Comment spam is definitely on the rise, a new apocalpyse size plague, unprecedented evil that threatens to engulf the Earth it in dark cluthes. Perhaps not, but I am seeing a lot of people struggling with it, and talking about it.

I think the most important thing to realize about comment spam is it isn’t email spam. The style is different, the tools are different, and most importantly the goals are different. I’ve tripped over a number of people saying, “Why spam my little site? I don’t get any traffic, no one is going to follow those links.” It isn’t about click throughs. Unlike email spam where the spammer hopes to convince you of something, comment spam is trying to convince Google of something. Your comments are just a convient place to seed yet more links in the battle for page rank.

An Old Technique, Fresh Again

This is great news actually.
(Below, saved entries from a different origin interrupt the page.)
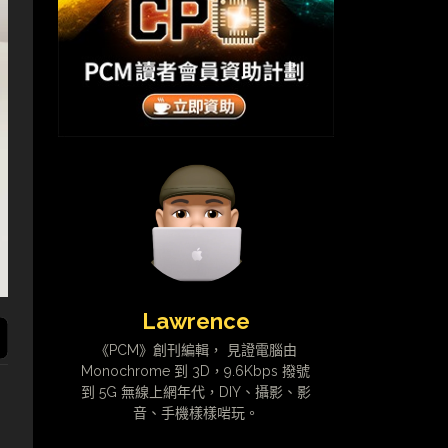
Lawrence
《PCM》創刊編輯， 見證電腦由
Monochrome 到 3D，9.6Kbps 撥號
到 5G 無線上網年代，DIY、攝影、影
音、手機樣樣啱玩。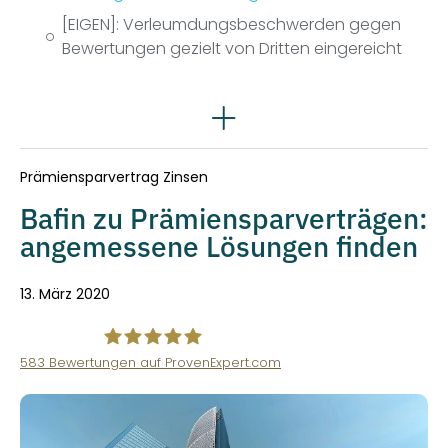
[EIGEN]: Verleumdungsbeschwerden gegen
Bewertungen gezielt von Dritten eingereicht
Rechtsgebiete
Prämiensparvertrag Zinsen
Bafin zu Prämiensparverträgen:
angemessene Lösungen finden
13. März 2020
583
Bewertungen auf ProvenExpert.com
VINQO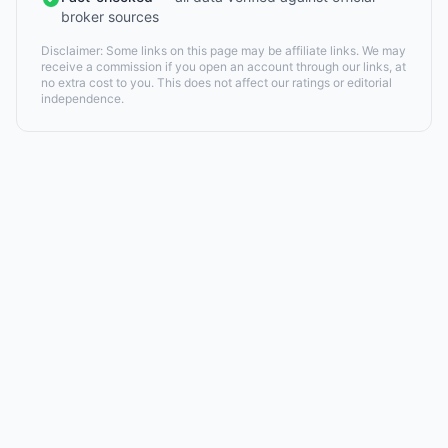
broker sources
Disclaimer: Some links on this page may be affiliate links. We may
receive a commission if you open an account through our links, at
no extra cost to you. This does not affect our ratings or editorial
independence.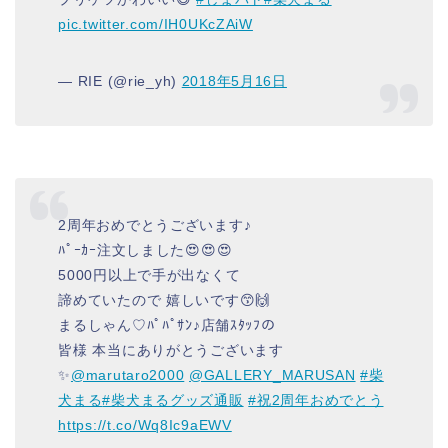
pic.twitter.com/IH0UKcZAiW
— RIE (@rie_yh)
2018年5月16日
2周年おめでとうございます♪
ﾊﾟｰｶｰ注文しました😍😍😍
5000円以上で手が出なくて
諦めていたので 嬉しいです😙🙌
まるしゃん♡ﾊﾟﾊﾟｻﾝ♪店舗ｽﾀｯﾌの
皆様 本当にありがとうございます
✨
@marutaro2000
@GALLERY_MARUSAN
#柴
犬まる
#柴犬まるグッズ通販
#祝2周年おめでとう
https://t.co/Wq8Ic9aEWV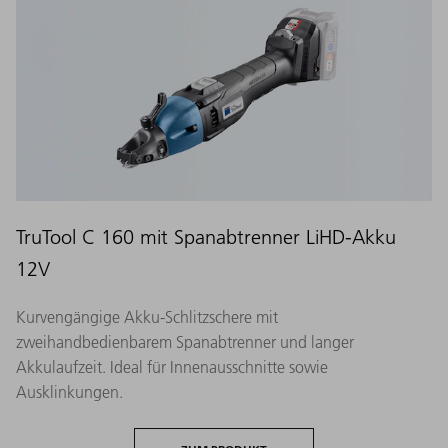
TruTool C 160 mit Spanabtrenner LiHD-Akku
12V
Kurvengängige Akku-Schlitzschere mit
zweihandbedienbarem Spanabtrenner und langer
Akkulaufzeit. Ideal für Innenausschnitte sowie
Ausklinkungen.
In email spam, in response to the rise of spam filters spammers have starting mutating their emails, replacing letters with numbers, or mispelled equivalents, adding chunks of random characters, anything to make themselves seem different then the previous incarnation. People trying to spam Google’s pagerank can’t do this. They have to use the real URL, or it doesn’t work. Spammers in all their multiplicity have a huge number of domains available to them, but it is finite. Also a few well choosen wild cards can do wonders.

MT Blacklists

Using my blacklist implementation, plus a seed of Simon’s blacklist, plus a few wild cards (viagra, phentermine, casion, all words which have never appeared legitimately in my comments) I’ve had 3 spam comments in my first week of use. Down from about 30 last week. It would be interesting to log failed attempts to know how well the filters are actually working, but that is a project for another day. (or another person)

It Isn’t a Bayesian Shaped Nail

There have been a number of calls (I probably made a few myself) to appy successful tools like SpamAssassin, SpamSeive, and the more general idea of Bayesian filtering to solving the spam comment problem. I have serious doubts about whether this would work. Email is rich with clues: headers, mime types, lots of content. Blog comments have none of these. In fact blog comments and spam comments look remarkably similar. I occasionally with my fast (if currently groggy) neural net have trouble distinguishing between spammed, and legitimate comments, I have little faith that Thomas B. will come riding to our rescue on this one.

Distributed Checks

Whatever happened to Razor? (and DCC) You never hear anything about it anymore. Did the problem of finding the similarity of different emails prove to be too difficult? Simply not as successful as Bayesian filtering? Or did the insistence on keeping the servers proprietary kill the enthusiasm? Kalsey proposed similar distributed spam prevention solution. Be intersting to learn from Razor.